YOUR INSTRUCTIONS =>
Go through the lines below and tally each one holding "fenêtre". Write only the total.

======== GIVEN DATA

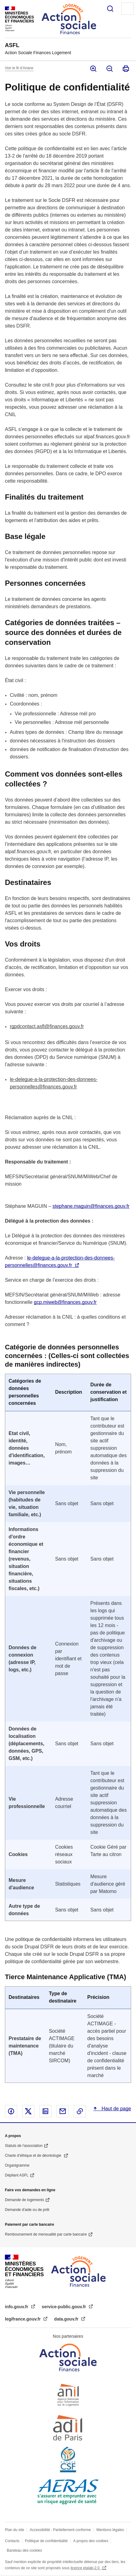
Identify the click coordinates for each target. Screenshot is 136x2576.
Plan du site (14, 2530)
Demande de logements (24, 2200)
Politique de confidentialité (46, 2541)
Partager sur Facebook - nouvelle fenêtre (11, 2111)
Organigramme (17, 2165)
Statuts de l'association (23, 2146)
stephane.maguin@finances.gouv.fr (91, 1206)
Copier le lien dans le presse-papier (80, 2111)
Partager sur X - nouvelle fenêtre (28, 2111)
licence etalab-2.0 (85, 2568)
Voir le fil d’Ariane (19, 68)
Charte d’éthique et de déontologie (33, 2155)
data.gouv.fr (67, 2319)
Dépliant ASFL (17, 2175)
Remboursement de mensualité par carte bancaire (46, 2234)
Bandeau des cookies (24, 2550)
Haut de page (115, 2108)
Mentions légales (110, 2530)
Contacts (12, 2541)
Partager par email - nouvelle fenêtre (62, 2111)
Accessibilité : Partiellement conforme (60, 2530)
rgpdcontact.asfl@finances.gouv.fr (47, 1026)
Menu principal (127, 8)
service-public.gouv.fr (64, 2306)
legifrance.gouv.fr (23, 2319)
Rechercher (110, 8)
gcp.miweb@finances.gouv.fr (65, 1302)
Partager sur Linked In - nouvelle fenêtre (45, 2111)
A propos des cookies (91, 2541)
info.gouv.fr (17, 2306)
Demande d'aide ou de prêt (27, 2210)
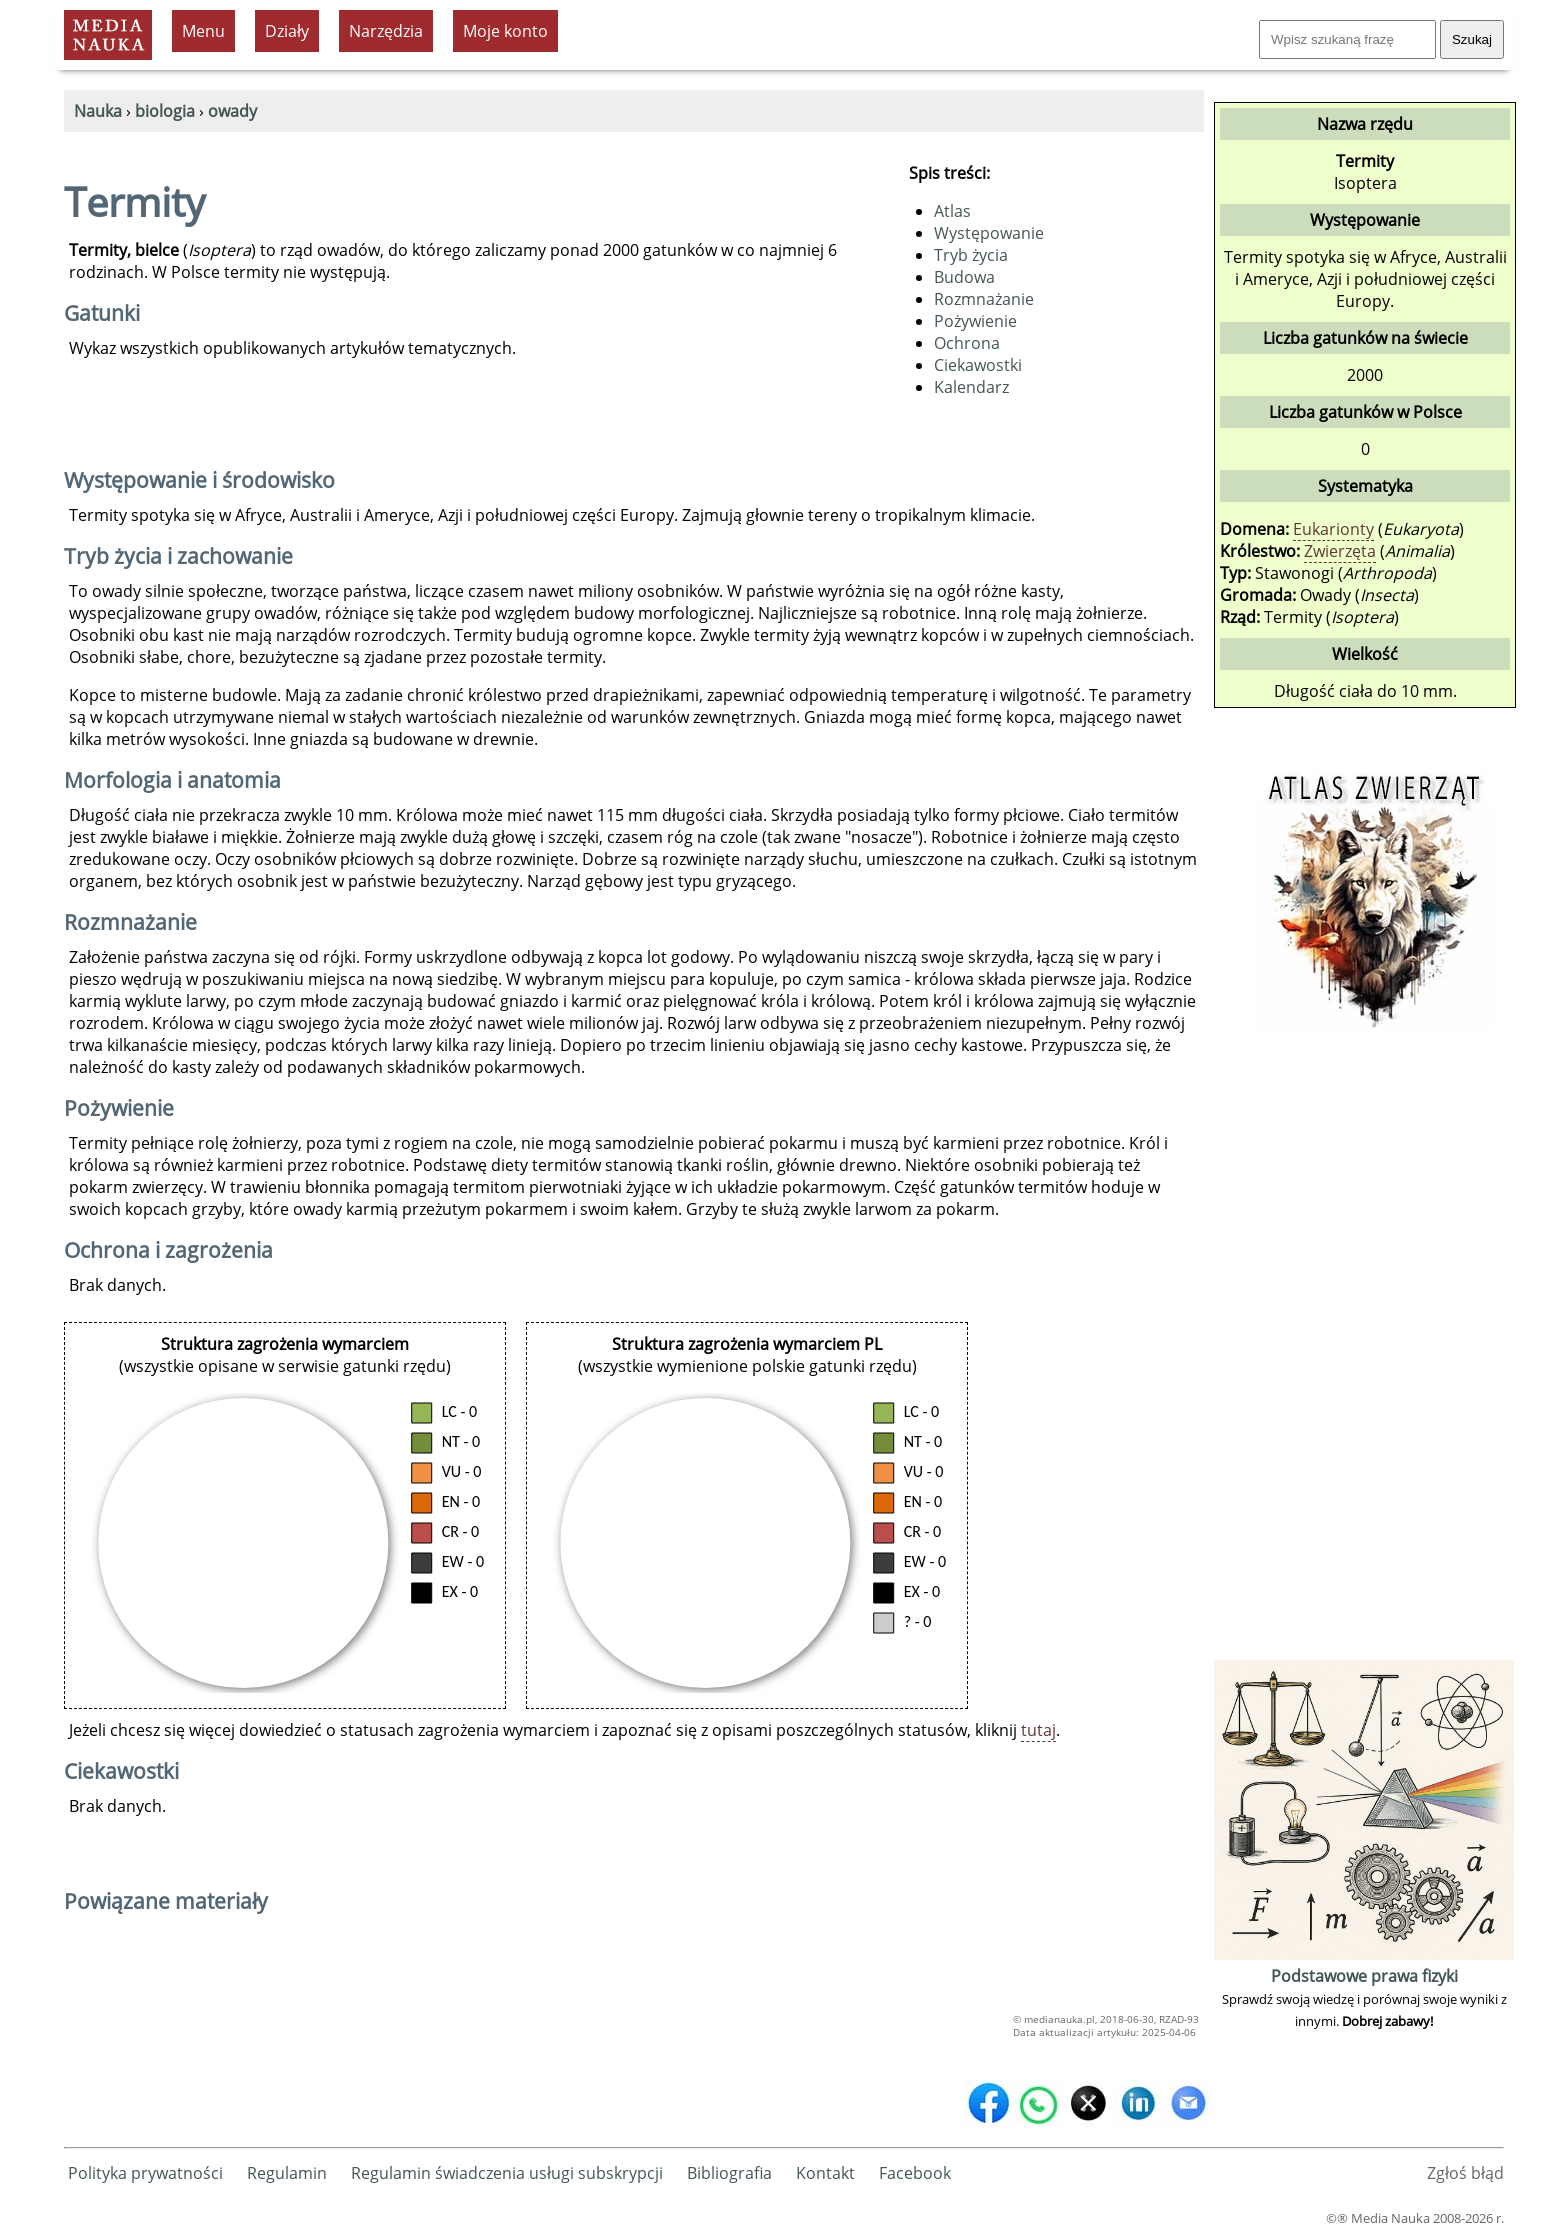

================

ANSWER FOR THE TASK =>
4